Michael Norton and Dan Ariely, by producing the graph below, have provided an interesting addition to the growing discussion of income inequality in the US.
The two columns on the left come from representative national samples of the American public.
The one on the far left shows the wealth distribution their respondents said would be ideal. In other words, in an idealized version of America, the public thought that the wealthiest 20% of the population (the purple bar) should control about 32% of the total wealth, the second and third quintiles (the blue and green bars) should control slightly more than than their proportionate 'share' (about 22% for each), while the poorest 40% of the population (the yellow and red bars) should control substantially less of the total wealth. In short, the American public embraces the concept of inequality of wealth, but not extreme wealth inequality.
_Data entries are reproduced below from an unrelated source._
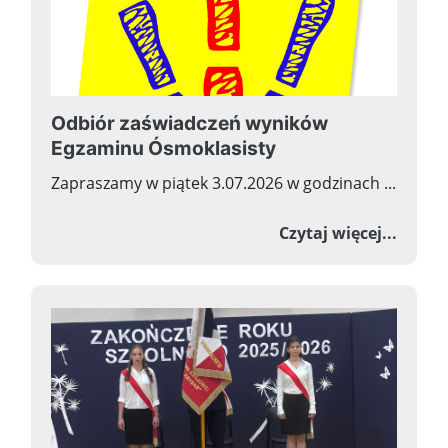
Odbiór zaświadczeń wyników
Egzaminu Ósmoklasisty
Zapraszamy w piątek 3.07.2026 w godzinach ...
o Odb
Czytaj więcej...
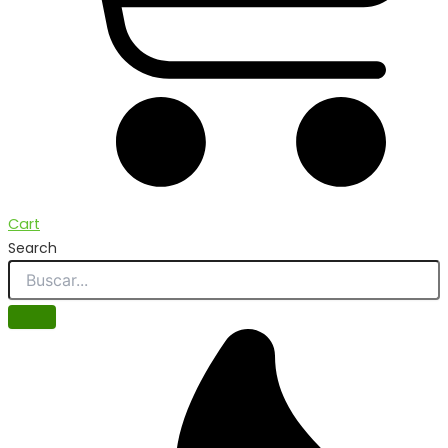
Cart
Search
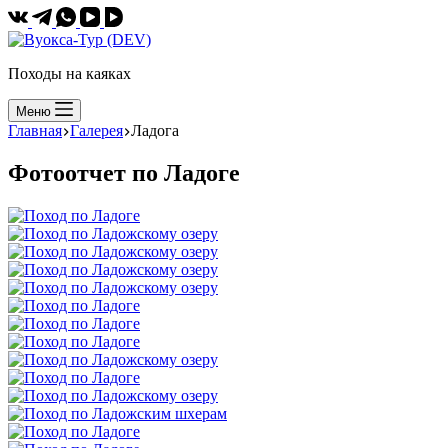
Походы на каяках
Меню
Главная
Галерея
Ладога
Фотоотчет по Ладоге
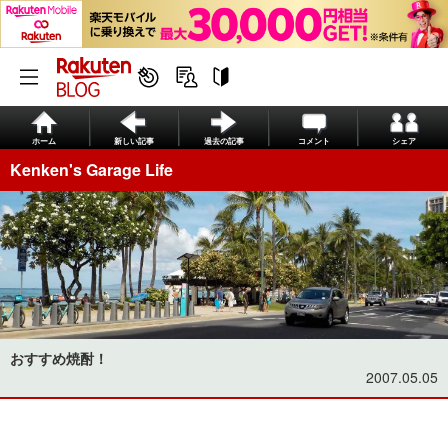
ホーム
新しい記事
過去の記事
コメント
シェア
Kenken's Garage Life
おすすめ焼酎！
2007.05.05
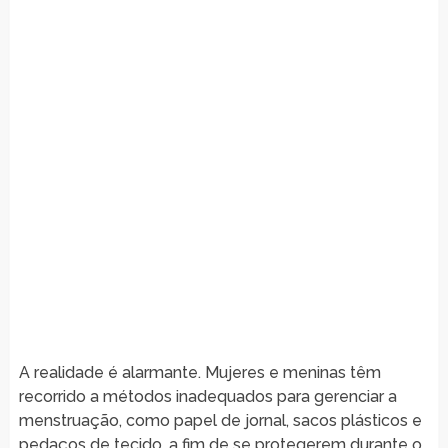
A realidade é alarmante. Mujeres e meninas têm
recorrido a métodos inadequados para gerenciar a
menstruação, como papel de jornal, sacos plásticos e
pedaços de tecido, a fim de se protegerem durante o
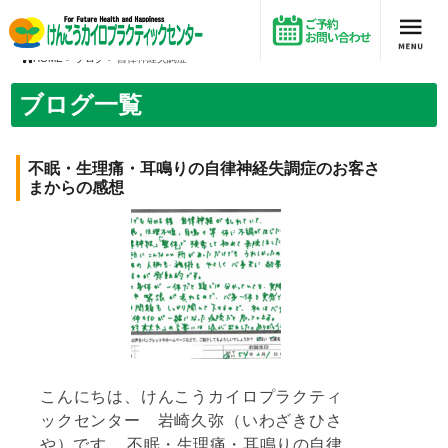
不眠・生理痛・耳鳴りの自律神経失調症のお客さまからの感想
HOME
>
ブログ
> 自律神経失調症
ブログ一覧
不眠・生理痛・耳鳴りの自律神経失調症のお客さ
まからの感想
こんにちは、けんこうカイロプラクティ
ックセンター 岩崎久弥（いわざきひさ
や）です。 不眠・生理痛・耳鳴りの自律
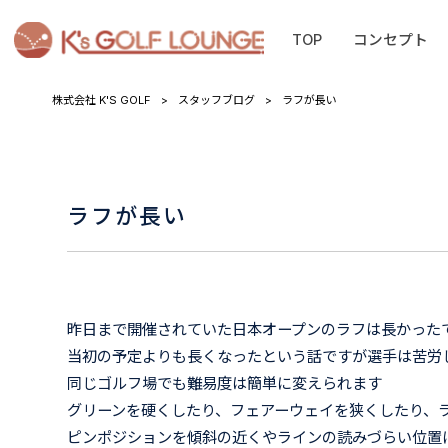
TOP
コンセプト
株式会社 K'S GOLF
>
スタッフブログ
>
ラフが長い
ラフが長い
昨日まで開催されていた日本オープンのラフは長かった
当初の予定よりも長くなったという話ですが選手は苦労
同じゴルフ場でも難易度は簡単に変えられます
グリーンを硬くしたり、フェアーウェイを狭くしたり、
ピンポジションを傾斜の近くやラインの読みづらい位置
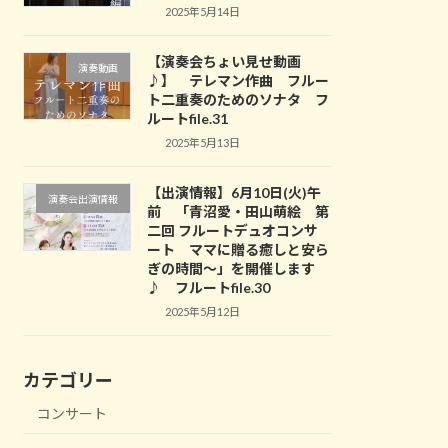
2025年5月14日
【演奏会ちょい見せ動画
演奏動画
♪】 テレマン作曲 フルー
ト二重奏のためのソナタ フ
ルートfile.31
2025年5月13日
【出演情報】6月10日(火)午
演奏会出演情報
前 「青沼愛・田山萌絵 第
二回 フルートデュオコンサ
ート ママに贈る癒しと安ら
ぎの時間～」を開催します
♪ フルートfile.30
2025年5月12日
カテゴリー
コンサート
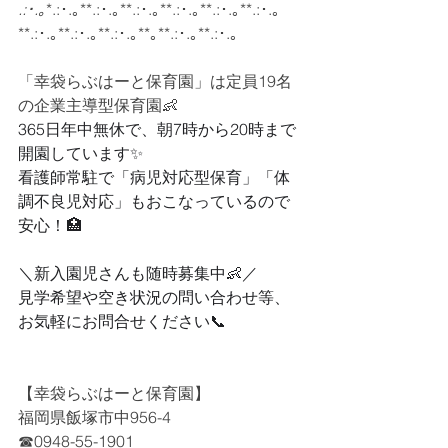
.:･.｡
*.:･.｡**.:･.｡**.:･.｡**.:･.｡**.:･.｡**.:･.｡
**.:･.｡**.:･.｡**.:･.｡**｡**.:･.｡**.:･.｡
「
幸袋らぶはーと保育園」は
定員19名
の企業主導型保育園👶
365日年中無休で、朝7時から20時まで
開園しています✨
看護師常駐で「病児対応型保育」「体
調不良児対応」もおこなっているので
安心！🏥
＼新入園児さんも随時募集中👶／
見学希望や空き状況の問い合わせ等、
お気軽にお問合せください📞
【幸袋らぶはーと保育園】
福岡県飯塚市中956-4
☎0948-55-1901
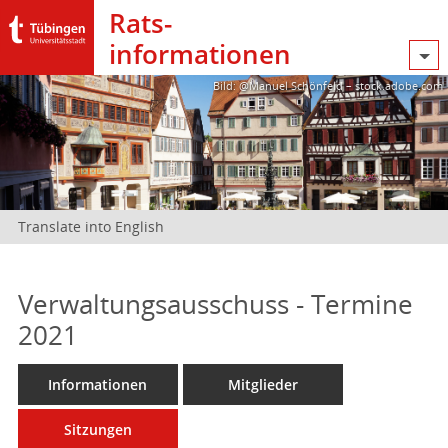
Rats­
informationen
Bild: @Manuel Schönfeld – stock.adobe.com
Translate into English
Verwaltungsausschuss - Termine
2021
Informationen
Mitglieder
Sitzungen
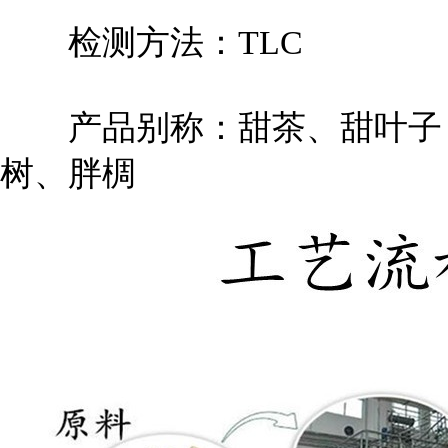
检测方法：TLC
产品别称：甜茶、甜叶子
树、胖椆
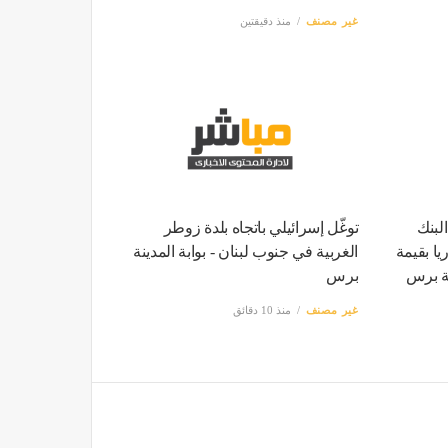
غير مصنف
منذ دقيقتين
لبنك
توغّل إسرائيلي باتجاه بلدة زوطر
ا بقيمة
الغربية في جنوب لبنان - بوابة المدينة
برس
غير مصنف
منذ 10 دقائق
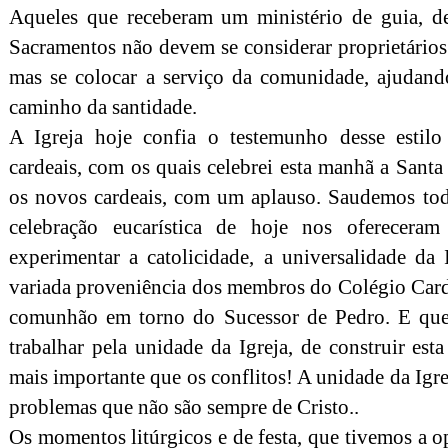
Aqueles que receberam um ministério de guia, de
Sacramentos não devem se considerar proprietários 
mas se colocar a serviço da comunidade, ajudando
caminho da santidade.
A Igreja hoje confia o testemunho desse estilo
cardeais, com os quais celebrei esta manhã a Sant
os novos cardeais, com um aplauso. Saudemos tod
celebração eucarística de hoje nos oferecera
experimentar a catolicidade, a universalidade da 
variada proveniência dos membros do Colégio Cardi
comunhão em torno do Sucessor de Pedro. E que
trabalhar pela unidade da Igreja, de construir es
mais importante que os conflitos! A unidade da Igrej
problemas que não são sempre de Cristo..
Os momentos litúrgicos e de festa, que tivemos a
The middle column captures American perceptions of how wealth is currently distributed. Clearly, Americans perceive the country as being more unequal than their 'ideal' distribution. They perceive the wealthiest 20% as having substantially more than ideal, the second 20% as having close to their ideal share and the bottom 60% having substantially less than ideal.
The column on the right shows the actual distribution of wealth in the United States, which is substantially more unequal than the perception. In sum, "respondents to his surveys universally think that wealth is more evenly
distributed in the United States than it actually is—and what’s more,
respondents say they would prefer for the wealth to be still more evenly spread around."